Aku percaya bahwa waktu adalah entitas yang selalu bergerak tak kenal ampun. Dari setiap mili detik pergerakannya, perubahan apapun bisa terjadi. Suka ataupun tidak. Waktu juga sedemikian relatif sehingga cepat atau lambatnya pun akan dirasakan berbeda bagi setiap orang. Kadangkala jarum jam terasa berputar beberapa kali lipat lebih cepat dari biasanya ketika sedang menghindari tagihan hutang tetangga. Di kondisi lain, ia pun seperti hanya berdiam saja di porosnya, beberapa kali lebih lambat saat kita terjebak dalam kebosanan atau pikiran yang tertekan.

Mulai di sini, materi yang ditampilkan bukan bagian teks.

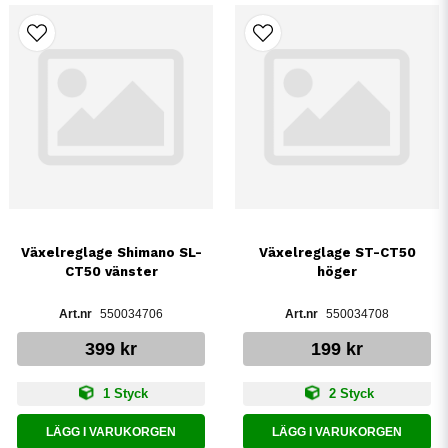
Växelreglage Shimano SL-
Växelreglage ST-CT50
CT50 vänster
höger
550034706
550034708
399 kr
199 kr
1 Styck
2 Styck
LÄGG I VARUKORGEN
LÄGG I VARUKORGEN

Kata orang, waktu juga akan menghadirkan jawaban-jawaban yang kita butuhkan dalam menjalani semesta kehidupan. Munculnya istilah 'biarkan waktu yang menjawab', hadir untuk meneguhkan pendirian tersebut. Meskipun dihadirkan perlahan, tapi pada akhirnya jawaban yang berceceran akan tersusun rapi menjadi rangkaian keajaiban yang melegenda dalam hidup manusia. Bagai menyusun puzzle, yang perlu dilakukan adalah menemukan tiap potongannya dan memahaminya. Dengan demikian, kita akan mengerti ia harus ditempatkan di sisi mana sehingga menjadi rangkaian utuh bersama potongan lain.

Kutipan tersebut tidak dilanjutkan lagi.